→ Extracted data entries
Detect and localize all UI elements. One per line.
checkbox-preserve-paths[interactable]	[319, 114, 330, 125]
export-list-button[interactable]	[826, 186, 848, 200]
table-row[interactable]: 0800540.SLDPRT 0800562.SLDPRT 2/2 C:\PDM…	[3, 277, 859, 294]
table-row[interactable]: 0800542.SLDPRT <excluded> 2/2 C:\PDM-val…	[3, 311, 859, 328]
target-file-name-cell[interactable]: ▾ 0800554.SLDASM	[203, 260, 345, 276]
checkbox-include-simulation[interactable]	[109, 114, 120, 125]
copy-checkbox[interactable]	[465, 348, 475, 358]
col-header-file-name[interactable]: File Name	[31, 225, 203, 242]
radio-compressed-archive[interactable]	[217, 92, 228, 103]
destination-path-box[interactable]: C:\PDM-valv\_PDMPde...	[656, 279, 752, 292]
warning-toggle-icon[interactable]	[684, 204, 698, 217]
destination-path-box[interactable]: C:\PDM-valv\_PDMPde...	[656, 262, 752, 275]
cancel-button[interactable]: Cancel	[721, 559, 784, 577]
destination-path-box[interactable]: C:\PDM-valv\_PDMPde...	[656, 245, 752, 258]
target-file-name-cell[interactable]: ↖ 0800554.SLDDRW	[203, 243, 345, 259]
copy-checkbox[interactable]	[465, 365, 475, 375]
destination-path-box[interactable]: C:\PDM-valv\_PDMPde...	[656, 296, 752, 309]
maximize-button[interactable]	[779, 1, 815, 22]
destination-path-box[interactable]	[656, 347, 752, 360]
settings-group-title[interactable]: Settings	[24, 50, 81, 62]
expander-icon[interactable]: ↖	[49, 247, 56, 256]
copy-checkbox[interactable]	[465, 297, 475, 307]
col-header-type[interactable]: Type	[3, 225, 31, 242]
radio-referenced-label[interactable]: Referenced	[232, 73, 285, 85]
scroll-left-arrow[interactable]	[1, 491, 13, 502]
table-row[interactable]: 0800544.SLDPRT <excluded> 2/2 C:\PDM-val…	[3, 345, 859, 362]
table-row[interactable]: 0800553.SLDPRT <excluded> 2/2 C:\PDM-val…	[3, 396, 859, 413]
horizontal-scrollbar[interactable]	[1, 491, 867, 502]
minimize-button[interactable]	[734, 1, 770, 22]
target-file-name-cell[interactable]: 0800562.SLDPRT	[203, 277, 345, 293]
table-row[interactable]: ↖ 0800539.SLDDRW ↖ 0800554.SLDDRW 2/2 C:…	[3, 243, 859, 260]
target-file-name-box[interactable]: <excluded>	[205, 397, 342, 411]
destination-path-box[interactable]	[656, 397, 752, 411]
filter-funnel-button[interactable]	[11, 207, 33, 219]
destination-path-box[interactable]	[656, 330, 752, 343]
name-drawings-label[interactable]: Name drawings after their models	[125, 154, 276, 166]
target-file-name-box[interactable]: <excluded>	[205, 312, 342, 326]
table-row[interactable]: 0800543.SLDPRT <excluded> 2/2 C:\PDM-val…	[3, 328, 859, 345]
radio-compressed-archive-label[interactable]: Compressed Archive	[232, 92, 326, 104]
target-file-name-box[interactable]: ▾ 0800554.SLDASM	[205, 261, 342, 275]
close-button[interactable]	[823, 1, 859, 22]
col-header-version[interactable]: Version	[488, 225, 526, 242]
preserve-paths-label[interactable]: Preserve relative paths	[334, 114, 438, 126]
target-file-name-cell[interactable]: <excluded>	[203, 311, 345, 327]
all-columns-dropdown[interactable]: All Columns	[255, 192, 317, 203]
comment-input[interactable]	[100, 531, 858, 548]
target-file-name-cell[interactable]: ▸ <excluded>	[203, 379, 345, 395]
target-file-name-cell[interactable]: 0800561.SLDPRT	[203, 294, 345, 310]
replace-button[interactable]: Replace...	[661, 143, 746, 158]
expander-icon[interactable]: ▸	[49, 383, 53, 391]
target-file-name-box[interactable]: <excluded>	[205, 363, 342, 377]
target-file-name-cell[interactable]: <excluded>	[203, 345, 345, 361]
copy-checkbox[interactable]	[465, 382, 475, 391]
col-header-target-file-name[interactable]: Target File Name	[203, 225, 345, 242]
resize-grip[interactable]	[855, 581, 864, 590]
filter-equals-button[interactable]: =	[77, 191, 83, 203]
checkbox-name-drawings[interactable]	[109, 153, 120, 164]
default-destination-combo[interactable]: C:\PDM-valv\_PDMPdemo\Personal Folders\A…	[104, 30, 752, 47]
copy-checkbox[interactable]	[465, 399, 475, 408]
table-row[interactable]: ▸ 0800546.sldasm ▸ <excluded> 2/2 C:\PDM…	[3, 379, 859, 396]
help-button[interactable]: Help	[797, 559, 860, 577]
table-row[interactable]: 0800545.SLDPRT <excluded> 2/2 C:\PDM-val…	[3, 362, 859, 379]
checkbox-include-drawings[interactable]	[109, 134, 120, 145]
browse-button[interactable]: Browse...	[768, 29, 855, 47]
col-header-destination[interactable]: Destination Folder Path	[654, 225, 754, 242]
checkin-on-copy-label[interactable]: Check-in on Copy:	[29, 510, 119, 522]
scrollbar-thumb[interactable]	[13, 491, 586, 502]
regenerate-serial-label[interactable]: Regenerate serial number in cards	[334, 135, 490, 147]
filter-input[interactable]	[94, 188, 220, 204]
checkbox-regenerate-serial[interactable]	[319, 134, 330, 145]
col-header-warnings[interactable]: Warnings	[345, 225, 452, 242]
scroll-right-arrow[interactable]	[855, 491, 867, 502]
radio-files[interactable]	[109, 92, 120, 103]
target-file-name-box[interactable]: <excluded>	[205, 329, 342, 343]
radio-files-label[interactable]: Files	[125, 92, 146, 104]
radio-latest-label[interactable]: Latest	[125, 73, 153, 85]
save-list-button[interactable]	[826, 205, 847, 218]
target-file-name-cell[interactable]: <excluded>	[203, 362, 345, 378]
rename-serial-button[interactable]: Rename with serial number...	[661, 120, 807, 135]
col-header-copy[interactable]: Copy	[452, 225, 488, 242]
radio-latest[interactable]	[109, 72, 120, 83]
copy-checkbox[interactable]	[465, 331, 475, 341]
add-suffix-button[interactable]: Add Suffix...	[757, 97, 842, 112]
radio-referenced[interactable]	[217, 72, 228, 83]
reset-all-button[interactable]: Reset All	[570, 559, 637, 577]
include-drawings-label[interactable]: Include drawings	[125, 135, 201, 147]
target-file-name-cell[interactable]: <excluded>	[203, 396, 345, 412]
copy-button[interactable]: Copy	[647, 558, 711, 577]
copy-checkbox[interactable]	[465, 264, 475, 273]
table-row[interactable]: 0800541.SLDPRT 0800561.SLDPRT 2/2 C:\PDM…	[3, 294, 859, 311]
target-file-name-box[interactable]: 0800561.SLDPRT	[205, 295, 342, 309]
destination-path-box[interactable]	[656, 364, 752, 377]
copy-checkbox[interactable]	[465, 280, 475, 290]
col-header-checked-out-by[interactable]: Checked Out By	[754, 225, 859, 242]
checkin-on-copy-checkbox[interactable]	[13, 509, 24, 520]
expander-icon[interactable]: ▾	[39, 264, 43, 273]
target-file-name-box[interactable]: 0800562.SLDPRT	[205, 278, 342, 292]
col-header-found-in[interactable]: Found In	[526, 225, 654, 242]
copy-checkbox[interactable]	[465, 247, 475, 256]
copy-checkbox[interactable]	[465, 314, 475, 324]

* * *

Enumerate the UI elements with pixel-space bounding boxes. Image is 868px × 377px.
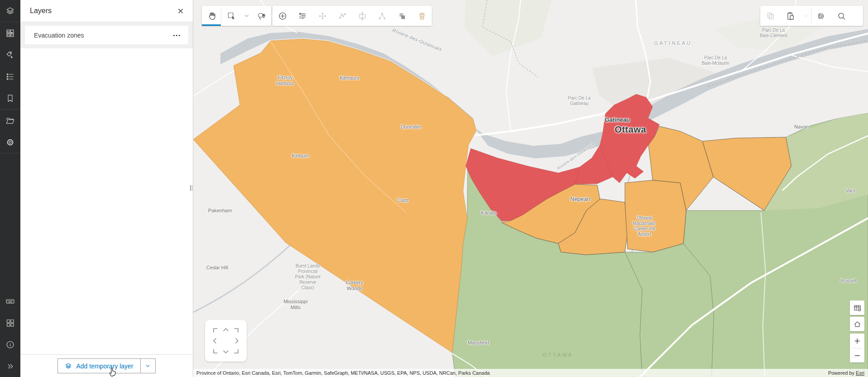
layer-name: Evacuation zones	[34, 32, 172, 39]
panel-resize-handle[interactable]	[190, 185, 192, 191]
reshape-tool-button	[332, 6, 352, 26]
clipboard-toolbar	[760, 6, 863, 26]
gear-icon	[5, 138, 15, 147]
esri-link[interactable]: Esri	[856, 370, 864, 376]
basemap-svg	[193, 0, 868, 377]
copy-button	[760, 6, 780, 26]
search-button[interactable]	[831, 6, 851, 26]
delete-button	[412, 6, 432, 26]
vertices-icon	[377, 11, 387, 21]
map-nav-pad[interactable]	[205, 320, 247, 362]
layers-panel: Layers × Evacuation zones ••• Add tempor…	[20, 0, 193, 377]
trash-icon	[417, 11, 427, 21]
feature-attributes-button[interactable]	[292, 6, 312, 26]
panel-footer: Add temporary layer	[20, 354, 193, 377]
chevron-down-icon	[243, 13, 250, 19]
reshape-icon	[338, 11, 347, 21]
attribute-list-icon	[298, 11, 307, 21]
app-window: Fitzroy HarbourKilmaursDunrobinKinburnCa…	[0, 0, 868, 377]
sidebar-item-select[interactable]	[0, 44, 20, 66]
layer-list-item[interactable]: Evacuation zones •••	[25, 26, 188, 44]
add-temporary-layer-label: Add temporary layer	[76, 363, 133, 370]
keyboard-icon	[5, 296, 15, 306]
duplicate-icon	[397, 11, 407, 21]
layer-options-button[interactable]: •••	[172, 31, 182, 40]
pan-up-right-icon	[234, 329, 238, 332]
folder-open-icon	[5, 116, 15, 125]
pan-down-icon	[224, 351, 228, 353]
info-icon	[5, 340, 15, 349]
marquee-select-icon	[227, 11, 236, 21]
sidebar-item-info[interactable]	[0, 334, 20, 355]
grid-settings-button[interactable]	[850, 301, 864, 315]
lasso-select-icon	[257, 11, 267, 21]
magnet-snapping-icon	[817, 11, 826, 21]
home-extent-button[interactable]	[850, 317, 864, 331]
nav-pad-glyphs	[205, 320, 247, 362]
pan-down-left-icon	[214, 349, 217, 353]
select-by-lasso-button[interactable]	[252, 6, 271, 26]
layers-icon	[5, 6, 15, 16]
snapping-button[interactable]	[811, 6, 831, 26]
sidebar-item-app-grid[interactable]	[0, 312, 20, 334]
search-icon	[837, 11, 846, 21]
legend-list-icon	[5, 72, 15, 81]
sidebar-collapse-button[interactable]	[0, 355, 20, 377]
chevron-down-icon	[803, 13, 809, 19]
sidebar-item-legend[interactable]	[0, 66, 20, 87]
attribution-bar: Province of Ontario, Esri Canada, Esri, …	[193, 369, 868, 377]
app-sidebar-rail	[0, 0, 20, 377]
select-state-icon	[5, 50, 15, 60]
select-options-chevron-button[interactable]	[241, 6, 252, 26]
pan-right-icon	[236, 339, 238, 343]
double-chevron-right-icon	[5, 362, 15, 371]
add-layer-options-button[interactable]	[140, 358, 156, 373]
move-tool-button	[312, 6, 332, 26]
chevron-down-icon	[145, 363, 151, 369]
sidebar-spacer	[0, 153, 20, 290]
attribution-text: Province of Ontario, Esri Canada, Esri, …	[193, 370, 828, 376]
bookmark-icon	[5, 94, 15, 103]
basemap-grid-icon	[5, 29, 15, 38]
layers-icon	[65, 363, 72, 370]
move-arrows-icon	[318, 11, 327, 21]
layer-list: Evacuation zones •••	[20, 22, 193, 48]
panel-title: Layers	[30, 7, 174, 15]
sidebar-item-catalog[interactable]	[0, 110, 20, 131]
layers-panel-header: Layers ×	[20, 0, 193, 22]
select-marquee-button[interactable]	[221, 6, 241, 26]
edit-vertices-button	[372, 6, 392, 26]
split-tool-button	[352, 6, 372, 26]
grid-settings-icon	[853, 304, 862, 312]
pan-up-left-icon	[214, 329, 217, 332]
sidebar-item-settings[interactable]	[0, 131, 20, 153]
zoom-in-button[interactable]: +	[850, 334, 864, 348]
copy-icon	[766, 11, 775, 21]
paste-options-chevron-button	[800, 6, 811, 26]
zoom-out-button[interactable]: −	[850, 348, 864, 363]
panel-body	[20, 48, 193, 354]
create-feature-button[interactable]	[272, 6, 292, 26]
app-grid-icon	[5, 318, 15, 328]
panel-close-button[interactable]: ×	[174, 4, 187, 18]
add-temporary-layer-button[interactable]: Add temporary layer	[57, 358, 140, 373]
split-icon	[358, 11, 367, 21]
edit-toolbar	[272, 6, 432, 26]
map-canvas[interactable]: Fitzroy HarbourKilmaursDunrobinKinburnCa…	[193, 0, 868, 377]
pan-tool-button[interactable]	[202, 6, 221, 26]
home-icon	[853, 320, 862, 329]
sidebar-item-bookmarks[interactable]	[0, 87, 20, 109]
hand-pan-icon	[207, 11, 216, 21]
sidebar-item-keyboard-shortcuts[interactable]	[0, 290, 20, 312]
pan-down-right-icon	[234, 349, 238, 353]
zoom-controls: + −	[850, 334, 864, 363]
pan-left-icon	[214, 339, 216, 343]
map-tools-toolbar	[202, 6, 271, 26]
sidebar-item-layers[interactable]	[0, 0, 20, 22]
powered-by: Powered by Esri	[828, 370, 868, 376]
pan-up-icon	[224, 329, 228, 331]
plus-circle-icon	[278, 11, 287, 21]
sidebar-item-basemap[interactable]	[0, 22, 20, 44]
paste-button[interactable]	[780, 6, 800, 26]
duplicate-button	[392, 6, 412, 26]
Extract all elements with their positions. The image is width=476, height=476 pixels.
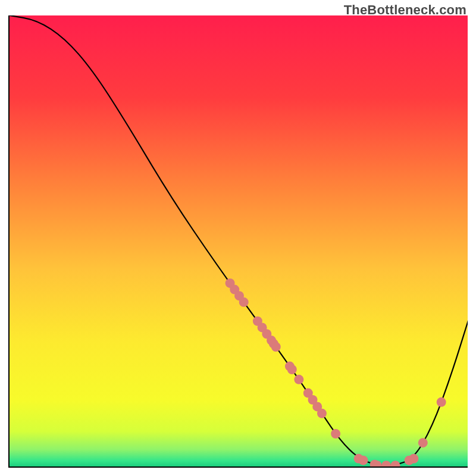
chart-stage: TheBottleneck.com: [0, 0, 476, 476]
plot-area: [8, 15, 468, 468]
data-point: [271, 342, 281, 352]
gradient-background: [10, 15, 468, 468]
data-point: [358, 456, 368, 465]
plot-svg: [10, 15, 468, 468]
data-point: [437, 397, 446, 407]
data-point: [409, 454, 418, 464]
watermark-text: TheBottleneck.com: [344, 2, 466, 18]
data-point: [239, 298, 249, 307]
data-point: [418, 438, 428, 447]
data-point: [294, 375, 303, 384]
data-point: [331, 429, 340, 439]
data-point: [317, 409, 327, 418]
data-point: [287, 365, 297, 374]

→ PROMPT
Go through the entries and return each line where the word "regenerate" occurs.

→ OUTPUT OF THE EXERCISE
regenerate-serial-label[interactable]: Regenerate serial number in cards	[334, 135, 490, 147]
checkbox-regenerate-serial[interactable]	[319, 134, 330, 145]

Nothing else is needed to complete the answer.